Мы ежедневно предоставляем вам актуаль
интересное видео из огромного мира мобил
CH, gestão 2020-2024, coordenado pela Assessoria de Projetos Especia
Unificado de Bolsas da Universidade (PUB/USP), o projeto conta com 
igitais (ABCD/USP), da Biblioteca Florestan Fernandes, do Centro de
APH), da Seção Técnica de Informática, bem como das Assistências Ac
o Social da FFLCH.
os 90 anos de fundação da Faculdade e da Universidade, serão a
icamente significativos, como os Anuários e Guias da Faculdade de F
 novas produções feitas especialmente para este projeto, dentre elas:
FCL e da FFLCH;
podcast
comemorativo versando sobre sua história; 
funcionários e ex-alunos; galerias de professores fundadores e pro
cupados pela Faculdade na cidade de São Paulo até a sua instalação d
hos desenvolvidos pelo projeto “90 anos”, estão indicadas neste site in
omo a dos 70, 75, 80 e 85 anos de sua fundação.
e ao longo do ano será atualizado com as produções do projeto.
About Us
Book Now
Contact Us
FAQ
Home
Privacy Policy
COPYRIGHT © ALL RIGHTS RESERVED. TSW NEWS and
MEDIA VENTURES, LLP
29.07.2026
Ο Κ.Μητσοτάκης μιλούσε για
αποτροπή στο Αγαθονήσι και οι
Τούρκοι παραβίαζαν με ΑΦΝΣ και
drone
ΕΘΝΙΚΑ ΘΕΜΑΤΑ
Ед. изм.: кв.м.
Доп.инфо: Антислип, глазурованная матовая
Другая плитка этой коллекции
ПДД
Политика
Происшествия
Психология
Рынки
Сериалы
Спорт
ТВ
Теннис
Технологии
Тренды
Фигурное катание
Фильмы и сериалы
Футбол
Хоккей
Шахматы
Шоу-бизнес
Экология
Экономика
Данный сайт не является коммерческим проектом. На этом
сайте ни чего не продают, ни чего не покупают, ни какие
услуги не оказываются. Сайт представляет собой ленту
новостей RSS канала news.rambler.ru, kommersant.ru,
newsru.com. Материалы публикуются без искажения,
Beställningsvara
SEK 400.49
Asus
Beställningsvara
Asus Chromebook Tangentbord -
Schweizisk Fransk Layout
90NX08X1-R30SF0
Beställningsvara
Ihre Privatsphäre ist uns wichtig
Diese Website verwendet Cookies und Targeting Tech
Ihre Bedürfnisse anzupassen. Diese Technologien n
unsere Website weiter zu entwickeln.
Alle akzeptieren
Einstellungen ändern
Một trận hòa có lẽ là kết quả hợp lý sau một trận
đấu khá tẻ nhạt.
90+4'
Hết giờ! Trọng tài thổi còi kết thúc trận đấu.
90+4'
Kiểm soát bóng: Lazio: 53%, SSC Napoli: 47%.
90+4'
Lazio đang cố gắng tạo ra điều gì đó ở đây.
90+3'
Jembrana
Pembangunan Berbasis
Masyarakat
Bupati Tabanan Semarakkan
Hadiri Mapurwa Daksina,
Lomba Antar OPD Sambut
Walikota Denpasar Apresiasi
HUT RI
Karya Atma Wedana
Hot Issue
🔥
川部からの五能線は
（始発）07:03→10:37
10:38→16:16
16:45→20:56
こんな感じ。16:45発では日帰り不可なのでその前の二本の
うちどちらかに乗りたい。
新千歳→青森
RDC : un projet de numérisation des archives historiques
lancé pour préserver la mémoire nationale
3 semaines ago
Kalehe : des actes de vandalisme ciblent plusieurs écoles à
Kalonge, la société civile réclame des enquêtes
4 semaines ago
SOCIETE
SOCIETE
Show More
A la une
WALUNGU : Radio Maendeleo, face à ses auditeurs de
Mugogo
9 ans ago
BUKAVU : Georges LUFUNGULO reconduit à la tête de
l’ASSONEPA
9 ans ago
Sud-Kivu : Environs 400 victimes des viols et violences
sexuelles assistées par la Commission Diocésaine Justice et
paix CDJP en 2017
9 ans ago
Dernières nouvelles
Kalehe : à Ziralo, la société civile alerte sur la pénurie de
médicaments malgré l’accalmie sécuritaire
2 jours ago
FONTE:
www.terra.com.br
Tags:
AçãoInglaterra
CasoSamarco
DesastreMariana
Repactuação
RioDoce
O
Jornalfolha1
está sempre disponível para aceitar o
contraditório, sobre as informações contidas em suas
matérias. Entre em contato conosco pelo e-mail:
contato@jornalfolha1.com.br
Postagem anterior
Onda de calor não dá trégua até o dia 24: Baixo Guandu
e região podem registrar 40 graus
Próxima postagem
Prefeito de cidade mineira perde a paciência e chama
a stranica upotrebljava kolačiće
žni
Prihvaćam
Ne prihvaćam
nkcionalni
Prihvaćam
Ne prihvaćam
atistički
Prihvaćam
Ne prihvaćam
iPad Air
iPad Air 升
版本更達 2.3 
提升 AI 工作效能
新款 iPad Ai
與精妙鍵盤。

**********

Required work
Lines in the data containing the string "Website" are to be counted; give that number alone.

Task output
2